Prediction Ratings from text
This project is an exercise in using supervised machine learning algorithms to predict rating scores from restaurant reviews. In practice, machine learning models do not provide insight into why or how they touched base at a result. In our trials, we experiment with variables associated with each model in order to find the best classifiers for our dataset types. In this way, we are given some insight and a better understanding of how these variables allow us to make better predictions
We were provided with files, training.txt and test.txt, each containing review text and ratings scores associated with each review. The reviews were taken from outlier detection datasets, the source of which is cited below. All proceedings were carried out using either built in Python packages or sklearn, a library of Python tools created specifically for machine learning undertakings. In order to pre-process the datasets, the features (reviews and ratings) were extracted from the review text files. The review features were vectorized using TD-IDF vectorization, which implements the bag-of-words model we discussed in class. The next requirement was highly experimental. We were tasked to execute 5-fold cross validation on our training data and record our observations, while varying several configuration options (as we saw fit) using each of the following learning models:
- Neural networks a. Hidden layers (1, 2, 3) b. Units per hidden layer (5, 10, 15, 20, 100)

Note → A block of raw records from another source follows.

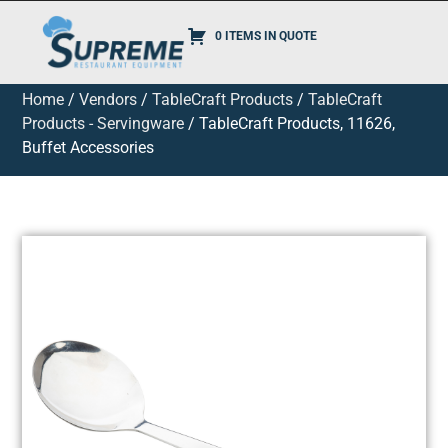
0 ITEMS IN QUOTE
Home
/
Vendors
/
TableCraft Products
/
TableCraft
Products - Servingware
/ TableCraft Products, 11626,
Buffet Accessories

- Naïve Bayes (no suggested variations)
- Logistic Regression a. Penalty values (L1/L2 regularization) b. Regularization strength (0.001, 0.01, 0.1, 1, 10, 100)

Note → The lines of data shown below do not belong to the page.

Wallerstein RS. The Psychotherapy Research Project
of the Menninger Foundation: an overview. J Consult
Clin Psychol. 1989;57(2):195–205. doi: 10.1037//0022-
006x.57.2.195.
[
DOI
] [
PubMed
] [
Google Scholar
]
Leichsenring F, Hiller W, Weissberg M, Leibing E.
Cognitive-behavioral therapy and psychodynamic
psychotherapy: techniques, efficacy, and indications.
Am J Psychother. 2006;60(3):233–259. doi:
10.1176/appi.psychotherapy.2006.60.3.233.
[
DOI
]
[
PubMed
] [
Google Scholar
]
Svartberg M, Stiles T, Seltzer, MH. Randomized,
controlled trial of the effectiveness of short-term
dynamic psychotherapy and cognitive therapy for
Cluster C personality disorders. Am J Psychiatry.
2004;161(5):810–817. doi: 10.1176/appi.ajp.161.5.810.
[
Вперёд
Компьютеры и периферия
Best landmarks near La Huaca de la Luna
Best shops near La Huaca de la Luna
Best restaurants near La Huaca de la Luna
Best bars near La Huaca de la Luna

- AdaBoosting (varied number of estimators 25, 50, 75)
- Support Vector Machines a. Kernel types (linear, polynomial, rbf, sigmoid) b. Cost factor (1, 10, 100, 1000)

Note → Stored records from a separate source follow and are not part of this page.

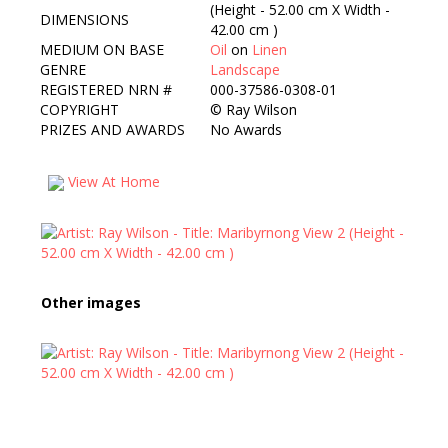
(Height - 52.00 cm X Width -
DIMENSIONS
42.00 cm )
MEDIUM ON BASE
Oil
on
Linen
GENRE
Landscape
REGISTERED NRN #
000-37586-0308-01
COPYRIGHT
©
Ray Wilson
PRIZES AND AWARDS
No Awards
View At Home
Other images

Next, we repeated the experiment and recorded our observations after filtering the datasets with “sentiment” words, which were also provided to us in text files and loaded into our Python environment. With the original training data (no filtering) and the optimal configurations obtained, we trained our classifiers for each learning model. With each classifier, we evaluated the test review data to predict ratings. We then used the predictions to reporte precision, recall, and f1 scores against each actual rating value. This information allowed us to observe which ratings were hardest to predict and reach some conclusions regarding our experience.